The Week Without Running

This week I took my second sick day of the year, and the third of my lifetime.  Yes, I consider myself to be indestructible, and when I do get sick I go to work anyway.

Last Saturday I woke up with burning lungs, like the feeling you get after you’ve inhaled caustic cleaner (been there, done that).  “No!” I said, “I can’t be sick.  I have a 5K.”  Cue browsing articles on ‘should you run while sick,’ of which there was no unanimous conclusion.  So, I said ‘to heck with it,’ went to the drugstore and bought the highest-powered lozenges I could find.  Back in the car, I popped one in my mouth.

My tongue went numb.

“What the heck is in these things?”  I flipped over the box.  Hmm, Benzocaine.  Isn’t that what they use to freeze your mouth at the dentist?

Well, you don’t need to feel your tongue to run.  So off I went to the race.

I almost burned out in the last mile.  My lungs hurt so bad, and I had to force my oxygen-deprived muscles to keep firing.  My time was lackluster, but I made it.

Monday, I went running again.  Tuesday I was still sick, and on Wednesday I was dragging myself around work like a zombie.  I decided to call it a day and go to the walk-in clinic.  Chest X-rays and EKG’s and blood work couldn’t tell the doctor what was wrong with me.  “You have a virus,” he said.

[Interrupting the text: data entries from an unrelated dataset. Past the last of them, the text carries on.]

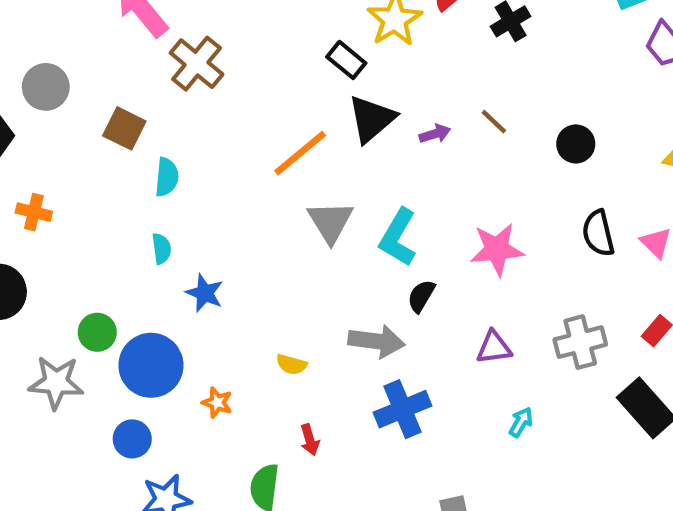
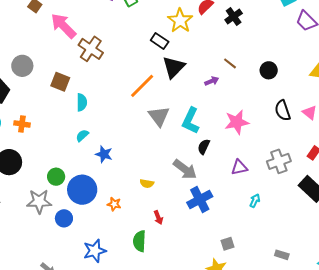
purple arrow: (435, 134) -> (212, 81), moved
cyan semicircle: (162, 249) -> (82, 136), turned -120
gray arrow: (376, 341) -> (185, 169), turned 35
blue circle: (132, 439) -> (64, 218), moved

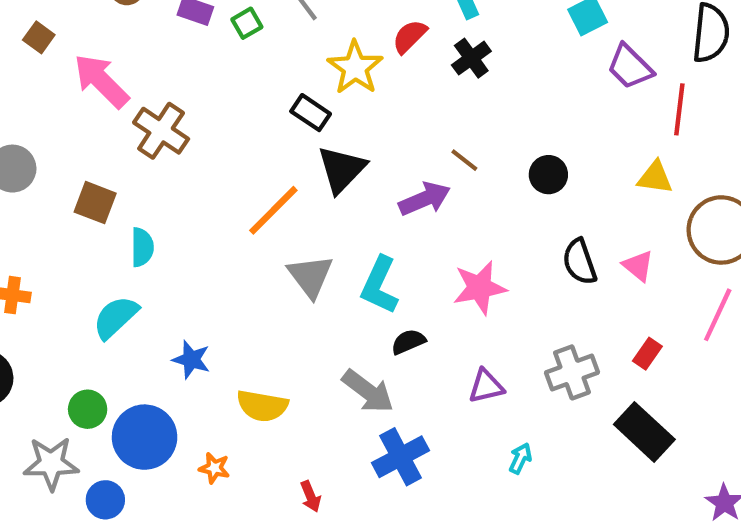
purple arrow: (212, 81) -> (425, 199), size x1.6
cyan semicircle: (82, 136) -> (116, 317), moved, size x1.6
black semicircle: (204, 147) -> (408, 342), turned 42
yellow semicircle: (147, 183) -> (262, 406), moved, size x1.6

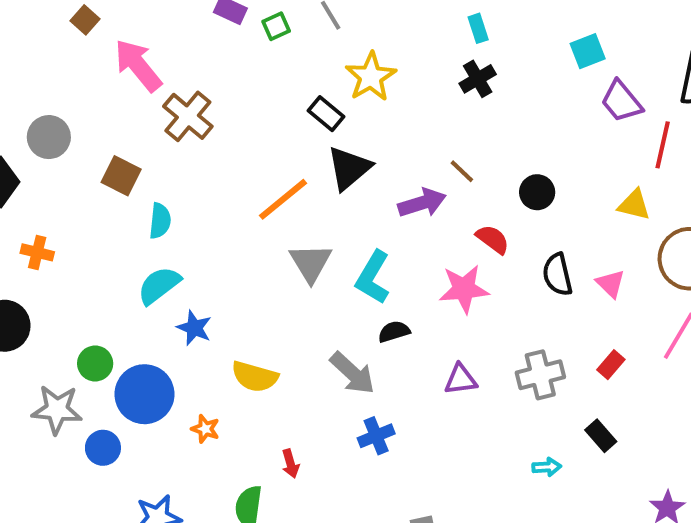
red semicircle: (410, 36) -> (493, 239), moved, turned 76
cyan semicircle: (116, 317) -> (159, 285), moved
black rectangle: (644, 432) -> (601, 436), size x0.6
blue cross: (401, 457) -> (376, 436), size x0.7
cyan arrow: (520, 458) -> (547, 467), moved, turned 56

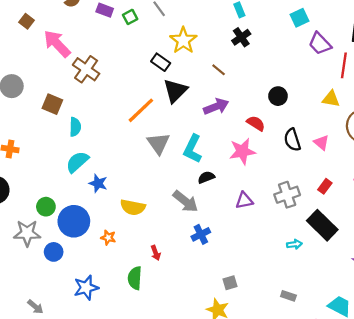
brown line: (462, 171) -> (219, 70), moved
black rectangle: (601, 436) -> (322, 225), size x1.8

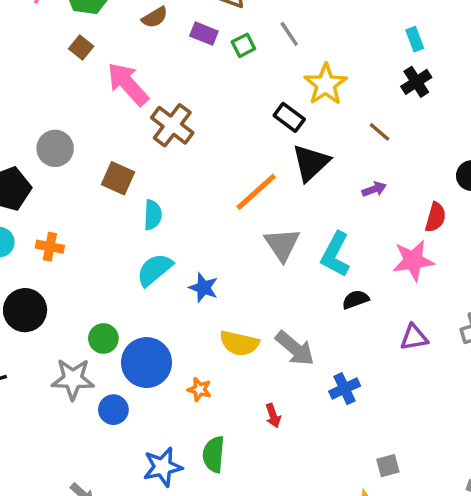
purple arrow: (216, 107) -> (374, 189), size x0.6
red semicircle: (256, 123) -> (436, 217), turned 72
blue star: (98, 183) -> (203, 288), moved
gray arrow: (185, 201) -> (295, 348), moved
green semicircle: (135, 278) -> (214, 454), moved

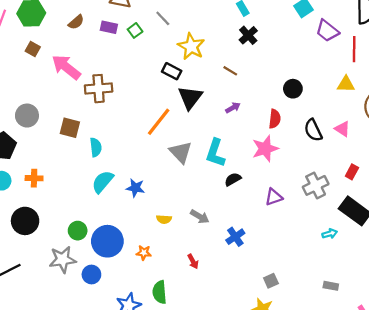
brown cross: (172, 125) -> (99, 89), turned -32
yellow semicircle: (239, 343) -> (164, 219), size x0.6
gray arrow: (295, 348) -> (200, 217), size x0.7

I could have told myself that.  At least I wasn’t dying.  I’d already been imagining the end of my running ‘career’ because I had scarring of the lungs, or a hole in my heart, or something (just making up stuff, here).

So this week has been one of extra sleep, extra writing, and extra Harry Potter watching.  After much self-lecturing, I’ve decided I’m sick.  No speed-work midweek.  No long run on the weekend.  I’m getting antsy.  Based on the way my chest feels right now, I might collapse midway.  But it’s autumn in Manitoba, and that means six months of winter are almost here, and if I don’t enjoy the snow-free roads now, I won’t get to!

Argh.

Someone tie me down, or hide my sneakers.